Bryant was listed as such on a list of the most freakish college athletes from the 2017 season, grouped with elite athletes like Saquon Barkley, Vita Vea, and Christian Wilkins among others.

Bryant regularly runs the 40-yard dash under 4.3 seconds, deadlifts 600 lbs and squats 450 lbs. You’re unlikely to find a more ridiculous combination of strength and speed on the entire Bengals roster, if not the entire NFL.

Despite the absurd speed and power, Bryant wasn’t exactly the model of production while at Mississippi State, only accumulating 32 tackles (13 solo) over 11 games played this past season.

Those 32 tackles were good for 10th on the Bulldogs, and were only half of the 60+ tackles he recorded both as a freshman and a sophomore. He only topped three tackles in three of the eleven games he played in this year.

Bryant did not enter the draft as a junior following the 2018 season, but academic reasons kept him out Mississippi State’s spring practices. In April, he announced his decision to leave the Bulldogs, and in June he entered the supplemental draft.

Any selection a team makes in the supplemental draft comes at the cost of a draft pick in the next NFL Draft of the same round. For example, if the Bengals select Bryant with a fourth-round pick in the supplemental draft, they will lose their fourth-round pick next April.

The Bengals last dabbled in the supplemental draft when they selected linebacker Ahmad Brooks from Virginia with a third-round pick. Brooks had a nondescript pair of seasons with the Bengals, but became a successful linebacker for the 49ers, making a Pro Bowl appearance and carving out an 11-year career.

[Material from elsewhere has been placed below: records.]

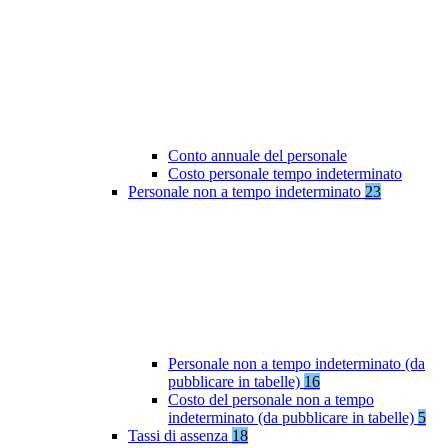
Conto annuale del personale
Costo personale tempo indeterminato
Personale non a tempo indeterminato
23
Personale non a tempo indeterminato (da
pubblicare in tabelle)
16
Costo del personale non a tempo
indeterminato (da pubblicare in tabelle)
5
Tassi di assenza
18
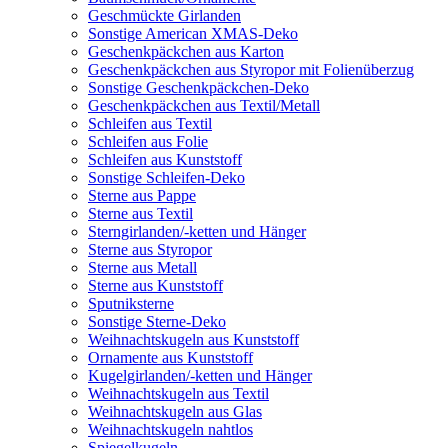
Geschmückte Girlanden
Sonstige American XMAS-Deko
Geschenkpäckchen aus Karton
Geschenkpäckchen aus Styropor mit Folienüberzug
Sonstige Geschenkpäckchen-Deko
Geschenkpäckchen aus Textil/Metall
Schleifen aus Textil
Schleifen aus Folie
Schleifen aus Kunststoff
Sonstige Schleifen-Deko
Sterne aus Pappe
Sterne aus Textil
Sterngirlanden/-ketten und Hänger
Sterne aus Styropor
Sterne aus Metall
Sterne aus Kunststoff
Sputniksterne
Sonstige Sterne-Deko
Weihnachtskugeln aus Kunststoff
Ornamente aus Kunststoff
Kugelgirlanden/-ketten und Hänger
Weihnachtskugeln aus Textil
Weihnachtskugeln aus Glas
Weihnachtskugeln nahtlos
Spiegelkugeln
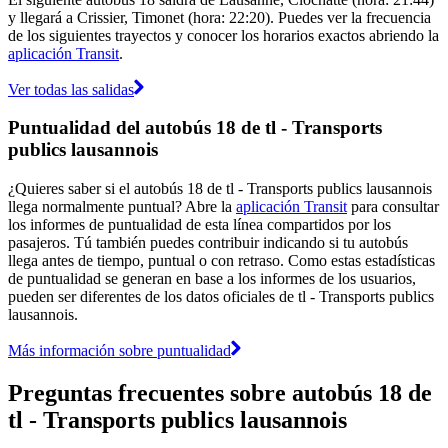
y llegará a Crissier, Timonet (hora: 22:20). Puedes ver la frecuencia
de los siguientes trayectos y conocer los horarios exactos abriendo la
aplicación Transit
.
Ver todas las salidas
Puntualidad del autobús 18 de tl - Transports
publics lausannois
¿Quieres saber si el autobús 18 de tl - Transports publics lausannois
llega normalmente puntual? Abre la
aplicación Transit
para consultar
los informes de puntualidad de esta línea compartidos por los
pasajeros. Tú también puedes contribuir indicando si tu autobús
llega antes de tiempo, puntual o con retraso. Como estas estadísticas
de puntualidad se generan en base a los informes de los usuarios,
pueden ser diferentes de los datos oficiales de tl - Transports publics
lausannois.
Más información sobre puntualidad
Preguntas frecuentes sobre autobús 18 de
tl - Transports publics lausannois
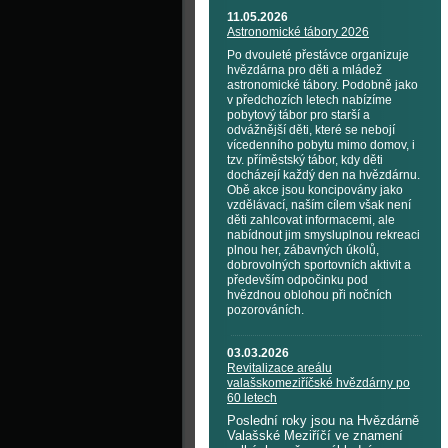
11.05.2026
Astronomické tábory 2026
Po dvouleté přestávce organizuje
hvězdárna pro děti a mládež
astronomické tábory. Podobně jako
v předchozích letech nabízíme
pobytový tábor pro starší a
odvážnější děti, které se nebojí
vícedenního pobytu mimo domov, i
tzv. příměstský tábor, kdy děti
docházejí každý den na hvězdárnu.
Obě akce jsou koncipovány jako
vzdělávací, naším cílem však není
děti zahlcovat informacemi, ale
nabídnout jim smysluplnou rekreaci
plnou her, zábavných úkolů,
dobrovolných sportovních aktivit a
především odpočinku pod
hvězdnou oblohou při nočních
pozorováních.
03.03.2026
Revitalizace areálu
valašskomeziříčské hvězdárny po
60 letech
Poslední roky jsou na Hvězdárně
Valašské Meziříčí ve znamení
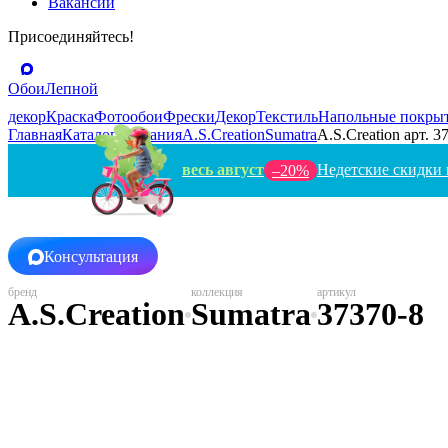
Вакансии
Присоединяйтесь!
Обои
Лепной
декор
Краска
Фотообои
Фрески
Декор
Текстиль
Напольные покры
Главная
Каталог
Германия
A.S.Creation
Sumatra
A.S.Creation арт. 3
весь август
Недетские скидки 
–20%
Консультация
A.S.Creation
Sumatra
37370-8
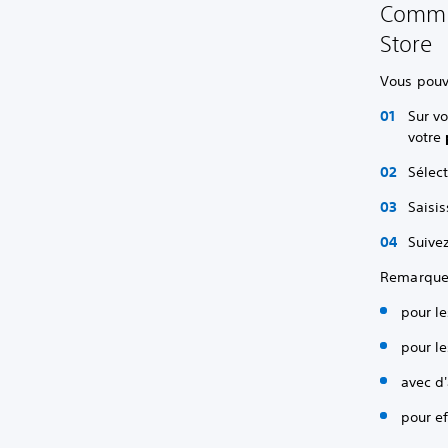
Commen
Store
Vous pouve
Sur vo
votre
Sélec
Saisis
Suivez
Remarque :
pour l
pour l
avec d'
pour ef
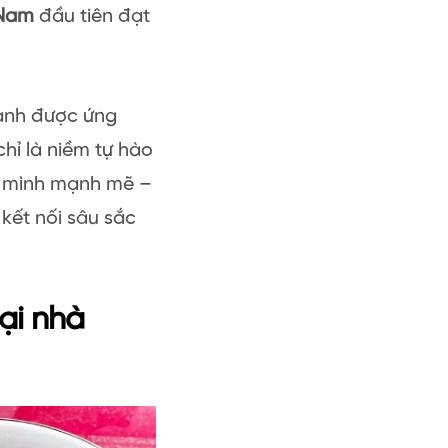
t Nam
đầu tiên đạt
xanh được ứng
hỉ là niềm tự hào
n mình mạnh mẽ –
 kết nối sâu sắc
ại nhà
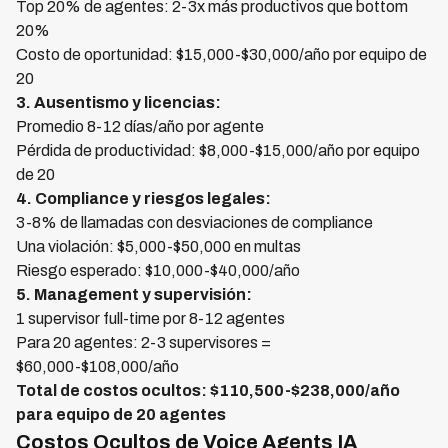
Top 20% de agentes: 2-3x más productivos que bottom
20%
Costo de oportunidad: $15,000-$30,000/año por equipo de
20
3. Ausentismo y licencias:
Promedio 8-12 días/año por agente
Pérdida de productividad: $8,000-$15,000/año por equipo
de 20
4. Compliance y riesgos legales:
3-8% de llamadas con desviaciones de compliance
Una violación: $5,000-$50,000 en multas
Riesgo esperado: $10,000-$40,000/año
5. Management y supervisión:
1 supervisor full-time por 8-12 agentes
Para 20 agentes: 2-3 supervisores =
$60,000-$108,000/año
Total de costos ocultos: $110,500-$238,000/año
para equipo de 20 agentes
Costos Ocultos de Voice Agents IA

The primary concern with Bryant is that he may turn out to be another SPARQ champion like Taylor Mays or Margus Hunt, who just doesn’t have the feel or instincts to be an effective NFL safety.

But at the cost of a seventh-round pick, it may be worth it to add another option in the secondary and see if the Bengals can find a special teams player who could potentially develop into a role on defense as a safety or even in a safety/linebacker type of hybrid spot.